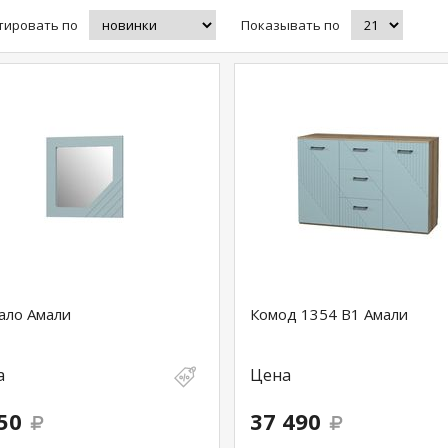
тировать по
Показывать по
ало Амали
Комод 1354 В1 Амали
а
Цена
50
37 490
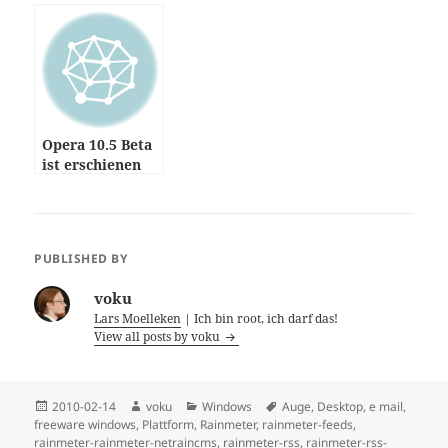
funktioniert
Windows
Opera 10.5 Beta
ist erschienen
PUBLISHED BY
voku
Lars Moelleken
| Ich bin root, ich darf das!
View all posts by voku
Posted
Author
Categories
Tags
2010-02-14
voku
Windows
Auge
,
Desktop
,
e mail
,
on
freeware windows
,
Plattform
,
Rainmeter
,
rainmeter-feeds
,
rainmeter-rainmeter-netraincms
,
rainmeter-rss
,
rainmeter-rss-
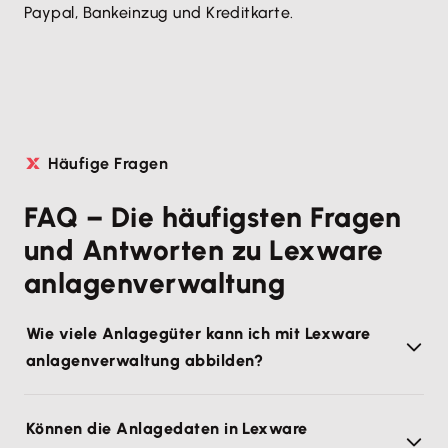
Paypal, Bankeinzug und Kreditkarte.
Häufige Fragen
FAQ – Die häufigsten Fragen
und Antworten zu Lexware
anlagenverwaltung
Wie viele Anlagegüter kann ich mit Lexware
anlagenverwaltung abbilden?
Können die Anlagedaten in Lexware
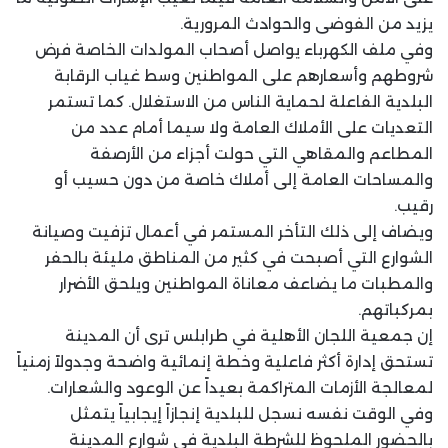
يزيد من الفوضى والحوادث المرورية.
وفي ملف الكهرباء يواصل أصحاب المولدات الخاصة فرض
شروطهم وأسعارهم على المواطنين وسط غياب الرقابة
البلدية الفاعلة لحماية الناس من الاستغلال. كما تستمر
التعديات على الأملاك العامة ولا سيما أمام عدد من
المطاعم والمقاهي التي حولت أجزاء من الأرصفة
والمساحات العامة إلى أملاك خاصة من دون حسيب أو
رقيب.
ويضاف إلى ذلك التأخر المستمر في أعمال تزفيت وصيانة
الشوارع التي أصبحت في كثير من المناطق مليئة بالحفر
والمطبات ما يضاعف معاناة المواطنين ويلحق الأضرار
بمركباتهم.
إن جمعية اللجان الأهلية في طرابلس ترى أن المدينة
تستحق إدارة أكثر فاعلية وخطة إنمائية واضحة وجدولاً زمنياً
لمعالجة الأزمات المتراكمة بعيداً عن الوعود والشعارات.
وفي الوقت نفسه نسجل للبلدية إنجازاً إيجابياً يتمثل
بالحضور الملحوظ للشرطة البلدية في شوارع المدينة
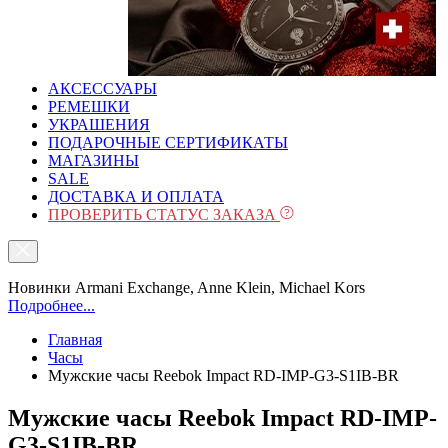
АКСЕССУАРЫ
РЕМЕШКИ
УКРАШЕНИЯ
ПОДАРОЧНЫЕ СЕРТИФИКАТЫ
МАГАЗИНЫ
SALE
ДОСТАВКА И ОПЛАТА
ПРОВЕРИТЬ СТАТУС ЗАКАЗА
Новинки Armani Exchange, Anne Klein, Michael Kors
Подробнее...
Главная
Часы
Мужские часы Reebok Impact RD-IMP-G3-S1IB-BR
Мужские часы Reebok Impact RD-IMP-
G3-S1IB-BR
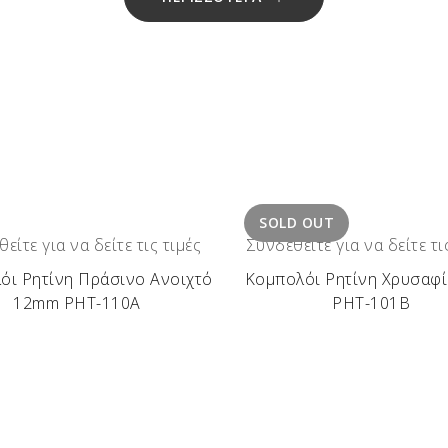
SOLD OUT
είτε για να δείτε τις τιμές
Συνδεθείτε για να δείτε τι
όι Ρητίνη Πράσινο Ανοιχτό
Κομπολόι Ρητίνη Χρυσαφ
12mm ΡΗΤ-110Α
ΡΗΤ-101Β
=-=-=
WHAT IS REQUIRED: A word-for-word copy of the data above is needed, one that omits the pictures.

ANSWER TO THIS PROBLEM:
тировать по
Показывать по
ало Амали
Комод 1354 В1 Амали
а
Цена
50
37 490
funktioniert
Windows
Opera 10.5 Beta
ist erschienen
PUBLISHED BY
voku
Lars Moelleken
| Ich bin root, ich darf das!
View all posts by voku
Posted
Author
Categories
Tags
2010-02-14
voku
Windows
Auge
,
Desktop
,
e mail
,
on
freeware windows
,
Plattform
,
Rainmeter
,
rainmeter-feeds
,
rainmeter-rainmeter-netraincms
,
rainmeter-rss
,
rainmeter-rss-
Paypal, Bankeinzug und Kreditkarte.
Häufige Fragen
FAQ – Die häufigsten Fragen
und Antworten zu Lexware
anlagenverwaltung
Wie viele Anlagegüter kann ich mit Lexware
anlagenverwaltung abbilden?
Können die Anlagedaten in Lexware
يزيد من الفوضى والحوادث المرورية.
وفي ملف الكهرباء يواصل أصحاب المولدات الخاصة فرض
شروطهم وأسعارهم على المواطنين وسط غياب الرقابة
البلدية الفاعلة لحماية الناس من الاستغلال. كما تستمر
التعديات على الأملاك العامة ولا سيما أمام عدد من
المطاعم والمقاهي التي حولت أجزاء من الأرصفة
والمساحات العامة إلى أملاك خاصة من دون حسيب أو
رقيب.
ويضاف إلى ذلك التأخر المستمر في أعمال تزفيت وصيانة
الشوارع التي أصبحت في كثير من المناطق مليئة بالحفر
والمطبات ما يضاعف معاناة المواطنين ويلحق الأضرار
بمركباتهم.
إن جمعية اللجان الأهلية في طرابلس ترى أن المدينة
تستحق إدارة أكثر فاعلية وخطة إنمائية واضحة وجدولاً زمنياً
لمعالجة الأزمات المتراكمة بعيداً عن الوعود والشعارات.
وفي الوقت نفسه نسجل للبلدية إنجازاً إيجابياً يتمثل
بالحضور الملحوظ للشرطة البلدية في شوارع المدينة
АКСЕССУАРЫ
РЕМЕШКИ
УКРАШЕНИЯ
ПОДАРОЧНЫЕ СЕРТИФИКАТЫ
МАГАЗИНЫ
SALE
ДОСТАВКА И ОПЛАТА
ПРОВЕРИТЬ СТАТУС ЗАКАЗА
Новинки Armani Exchange, Anne Klein, Michael Kors
Подробнее...
Главная
Часы
Мужские часы Reebok Impact RD-IMP-G3-S1IB-BR
Мужские часы Reebok Impact RD-IMP-
G3-S1IB-BR
SOLD OUT
είτε για να δείτε τις τιμές
Συνδεθείτε για να δείτε τι
όι Ρητίνη Πράσινο Ανοιχτό
Κομπολόι Ρητίνη Χρυσαφ
12mm ΡΗΤ-110Α
ΡΗΤ-101Β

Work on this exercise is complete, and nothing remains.